The euro’s current weakness, which saw the single currency hover just above 1 dollar on Tuesday morning, can be seen first as a sign of the greenback’s strength. The U.S. Federal Reserve has hiked its policy rates aggressively, and the administration of President Joe Biden embarked last year on massive fiscal stimulus. Compared to a trade-weighted basket of other currencies, the euro is only down 4.5% over the last year, against an 18% fall against the dollar.
But the dollar’s relative strength is also partly of the ECB’s making. By keeping its key policy rate low – at minus 0.5% since September 2019, before the pandemic – the ECB has encouraged investors to dump euro assets in favour of higher dollar yields. That’s in spite of the fact that inflation was shooting up – at an expected 6.8% this year.Whatever the party line that it doesn’t target exchange rates, the ECB cannot ignore the current weakness.

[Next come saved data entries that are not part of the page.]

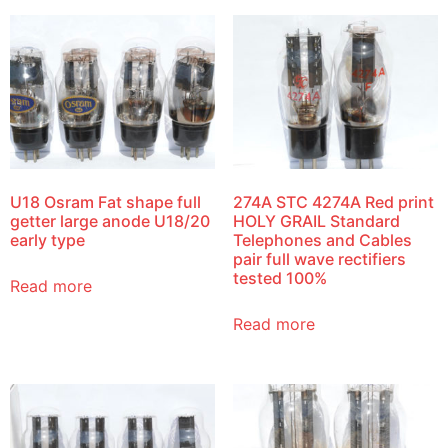
U18 Osram Fat shape full
274A STC 4274A Red print
getter large anode U18/20
HOLY GRAIL Standard
early type
Telephones and Cables
pair full wave rectifiers
tested 100%
Read more
Read more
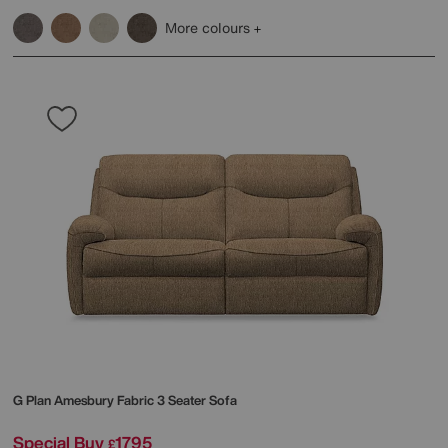
More colours
G Plan
Amesbury Fabric 3 Seater Sofa
Special Buy
1795
£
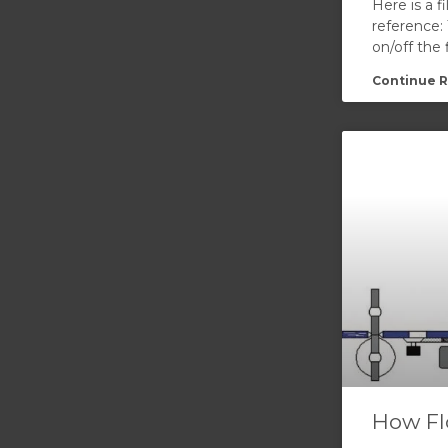
Here is a f
reference:
on/off the
Continue R
How Fl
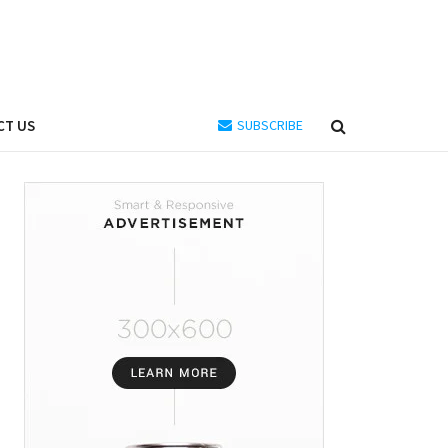
CT US
SUBSCRIBE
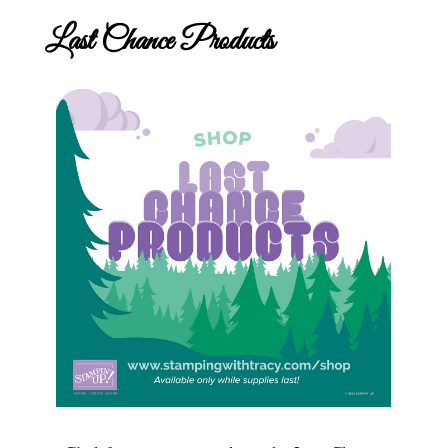
Last Chance Products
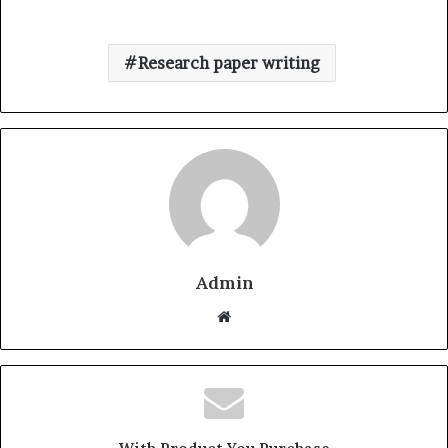
Research paper writing
Admin
W
e
b
s
i
t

The euro’s weakness will therefore likely fuel ECB divisions on the desirable pace of rate increases, and whether they should start with a 0.25% hike on July 21, or something more aggressive. There is an economic silver lining: a weak euro favours exporters by making their goods more competitive on world markets. But with the global economy headed towards a slowdown and supply chain problems still gumming up trade, that small advantage is unlikely to make the ECB’s life easier.